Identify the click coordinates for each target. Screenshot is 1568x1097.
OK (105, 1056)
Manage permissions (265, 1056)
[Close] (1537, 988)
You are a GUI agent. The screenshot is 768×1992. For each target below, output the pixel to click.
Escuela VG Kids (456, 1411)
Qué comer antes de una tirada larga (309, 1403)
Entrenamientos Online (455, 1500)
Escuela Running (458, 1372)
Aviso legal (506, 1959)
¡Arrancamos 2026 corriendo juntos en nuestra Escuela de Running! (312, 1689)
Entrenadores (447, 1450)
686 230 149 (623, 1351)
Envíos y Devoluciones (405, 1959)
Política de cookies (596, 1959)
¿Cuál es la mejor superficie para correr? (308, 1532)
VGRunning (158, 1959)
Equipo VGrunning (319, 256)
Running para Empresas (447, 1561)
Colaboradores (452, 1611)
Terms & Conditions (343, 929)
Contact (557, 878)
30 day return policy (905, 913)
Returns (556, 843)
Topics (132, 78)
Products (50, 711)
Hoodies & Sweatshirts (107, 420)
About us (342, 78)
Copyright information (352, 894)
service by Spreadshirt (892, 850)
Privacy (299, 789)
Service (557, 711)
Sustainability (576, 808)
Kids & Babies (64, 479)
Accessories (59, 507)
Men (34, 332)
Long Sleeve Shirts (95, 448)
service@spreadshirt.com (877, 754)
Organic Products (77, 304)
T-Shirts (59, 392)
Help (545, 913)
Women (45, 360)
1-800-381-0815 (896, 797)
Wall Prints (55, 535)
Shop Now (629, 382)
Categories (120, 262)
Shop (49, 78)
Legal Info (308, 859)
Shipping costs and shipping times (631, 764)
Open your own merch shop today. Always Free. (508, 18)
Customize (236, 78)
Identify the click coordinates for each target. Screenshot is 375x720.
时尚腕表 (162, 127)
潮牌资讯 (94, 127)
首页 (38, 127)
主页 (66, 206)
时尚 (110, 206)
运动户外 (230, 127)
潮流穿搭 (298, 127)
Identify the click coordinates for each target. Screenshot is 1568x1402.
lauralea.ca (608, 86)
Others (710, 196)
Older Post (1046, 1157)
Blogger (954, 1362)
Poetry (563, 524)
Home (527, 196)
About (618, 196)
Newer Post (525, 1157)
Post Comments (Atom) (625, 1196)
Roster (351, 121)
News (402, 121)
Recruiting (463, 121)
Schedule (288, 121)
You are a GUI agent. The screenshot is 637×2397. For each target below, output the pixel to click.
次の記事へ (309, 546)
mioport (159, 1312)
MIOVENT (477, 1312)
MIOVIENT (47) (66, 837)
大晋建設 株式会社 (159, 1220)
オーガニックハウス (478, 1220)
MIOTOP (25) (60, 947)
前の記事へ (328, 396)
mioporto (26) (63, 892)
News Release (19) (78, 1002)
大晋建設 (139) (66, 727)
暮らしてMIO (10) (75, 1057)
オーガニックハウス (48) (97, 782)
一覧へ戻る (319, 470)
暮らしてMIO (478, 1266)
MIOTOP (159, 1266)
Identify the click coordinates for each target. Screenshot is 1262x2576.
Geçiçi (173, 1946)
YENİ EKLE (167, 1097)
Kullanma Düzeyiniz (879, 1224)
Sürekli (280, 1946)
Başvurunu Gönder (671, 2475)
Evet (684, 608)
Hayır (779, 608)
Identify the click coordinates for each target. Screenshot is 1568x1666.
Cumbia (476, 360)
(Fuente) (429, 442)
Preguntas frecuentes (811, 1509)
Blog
──────────
> Task instructions: The line containing "Shipping costs and shipping times (631, 764)" marks the start. Reproduce it and all lines after it through the end of the listing, exactly and alone.

> Response area:
Shipping costs and shipping times (631, 764)
Open your own merch shop today. Always Free. (508, 18)
Customize (236, 78)
Identify the click coordinates for each target. Screenshot is 375x720.
时尚腕表 (162, 127)
潮牌资讯 (94, 127)
首页 (38, 127)
主页 (66, 206)
时尚 (110, 206)
运动户外 (230, 127)
潮流穿搭 (298, 127)
Identify the click coordinates for each target. Screenshot is 1568x1402.
lauralea.ca (608, 86)
Others (710, 196)
Older Post (1046, 1157)
Blogger (954, 1362)
Poetry (563, 524)
Home (527, 196)
About (618, 196)
Newer Post (525, 1157)
Post Comments (Atom) (625, 1196)
Roster (351, 121)
News (402, 121)
Recruiting (463, 121)
Schedule (288, 121)
You are a GUI agent. The screenshot is 637×2397. For each target below, output the pixel to click.
次の記事へ (309, 546)
mioport (159, 1312)
MIOVENT (477, 1312)
MIOVIENT (47) (66, 837)
大晋建設 株式会社 (159, 1220)
オーガニックハウス (478, 1220)
MIOTOP (25) (60, 947)
前の記事へ (328, 396)
mioporto (26) (63, 892)
News Release (19) (78, 1002)
大晋建設 (139) (66, 727)
暮らしてMIO (10) (75, 1057)
オーガニックハウス (48) (97, 782)
一覧へ戻る (319, 470)
暮らしてMIO (478, 1266)
MIOTOP (159, 1266)
Identify the click coordinates for each target. Screenshot is 1262x2576.
Geçiçi (173, 1946)
YENİ EKLE (167, 1097)
Kullanma Düzeyiniz (879, 1224)
Sürekli (280, 1946)
Başvurunu Gönder (671, 2475)
Evet (684, 608)
Hayır (779, 608)
Identify the click coordinates for each target. Screenshot is 1568x1666.
Cumbia (476, 360)
(Fuente) (429, 442)
Preguntas frecuentes (811, 1509)
Blog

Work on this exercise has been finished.